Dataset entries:

Segment Open

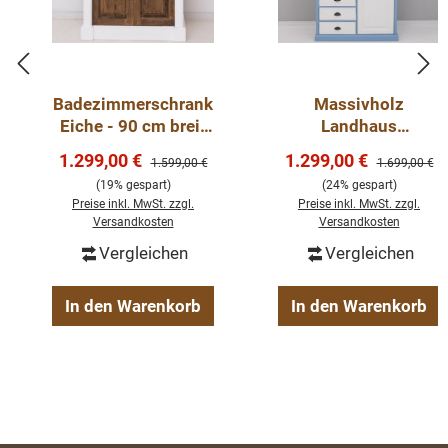
Badezimmerschrank
Massivholz
Eiche - 90 cm breit
Landhaus
für 1 Waschbecken -
Kleiderschrank - 121
Verkaufspreis:
Verkaufspreis:
1.299,00 €
1.299,00 €
Regulärer Preis:
Regulärer Pre
1.599,00 €
1.699,00 €
Badezimmermöbel
cm breit mit Spiegel
(19% gespart)
(24% gespart)
Preise inkl. MwSt. zzgl.
Preise inkl. MwSt. zzgl.
Versandkosten
Versandkosten
Vergleichen
Vergleichen
In den Warenkorb
In den Warenkorb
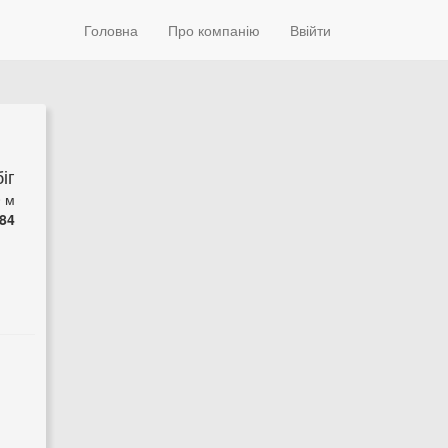
Головна
Про компанію
Ввійти
іг
0 м
84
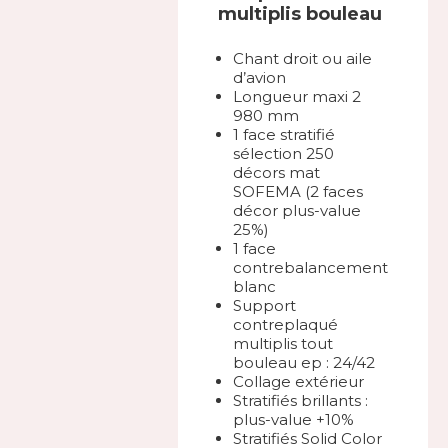
multiplis bouleau
Chant droit ou aile
d’avion
Longueur maxi 2
980 mm
1 face stratifié
sélection 250
décors mat
SOFEMA (2 faces
décor plus-value
25%)
1 face
contrebalancement
blanc
Support
contreplaqué
multiplis tout
bouleau ep : 24/42
Collage extérieur
Stratifiés brillants :
plus-value +10%
Stratifiés Solid Color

Segment Closed

* [What needs to be done]: Set down, unchanged, the line that contains "multiplis bouleau" together with every later line in the records, through the last one.

* [The answer]:
multiplis bouleau
Chant droit ou aile
d’avion
Longueur maxi 2
980 mm
1 face stratifié
sélection 250
décors mat
SOFEMA (2 faces
décor plus-value
25%)
1 face
contrebalancement
blanc
Support
contreplaqué
multiplis tout
bouleau ep : 24/42
Collage extérieur
Stratifiés brillants :
plus-value +10%
Stratifiés Solid Color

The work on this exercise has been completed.